Radial distributions of phase holdups and phase propagation velocities in a three-phase gas-liquid-solid fluidized bed (GLSCFB) riser

Electrical resistance tomography (ERT) and fiber optic were applied to investigate phase holdups and phase propagation velocities in a gas-liquid-solid circulating fluidized bed (GLSCFB). Since ERT is applicable only to conductive phase(s), e.g. the liquid phase in this study, a fiber optic probe was employed simultaneously to quantify all three phases. Saline water was used as the conductive and continuous phase. Glass beads and lava rocks constitute the solid phase and air as the gas phase. Glass beads were transparent and spherical in shape; however, lava rock particles were irregular in shape and opaque, which affected the signals obtained from the optical fiber probe.
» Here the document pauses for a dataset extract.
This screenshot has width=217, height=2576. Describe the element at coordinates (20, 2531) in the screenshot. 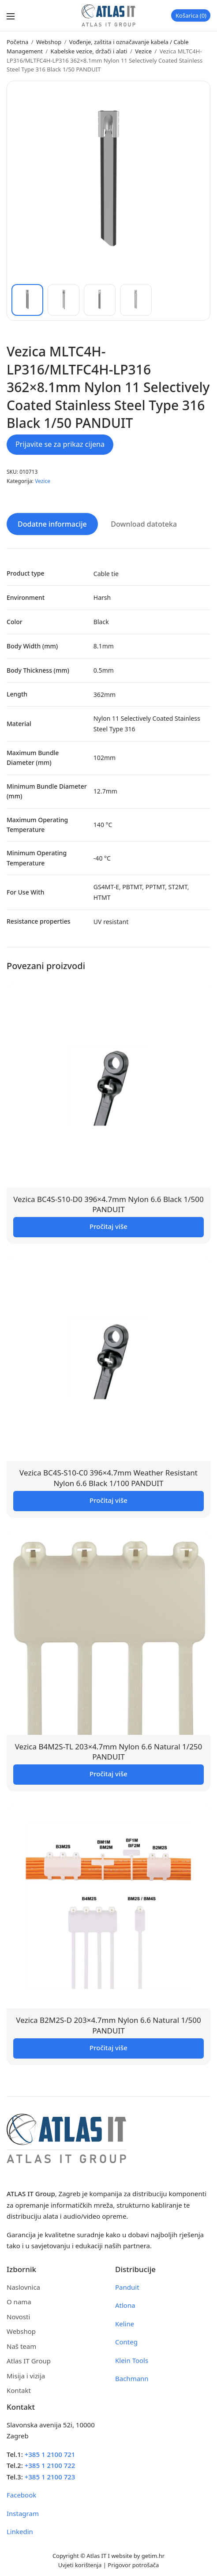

An empirical model was developed to measure the gas holdup using optical fiber probe data. Gas holdup was higher in the central region and decreased radially, while opposite trend was observed with solid holdup due to the drag forces imposed on solid particles by the gas and liquid flow in the riser. By applying cross-correlation between the data obtained at two different levels in the riser, nonconductive phase propagation velocity was obtained. The propagation velocity was higher in the central region compared to the wall region and increased with increasing liquid superficial velocity.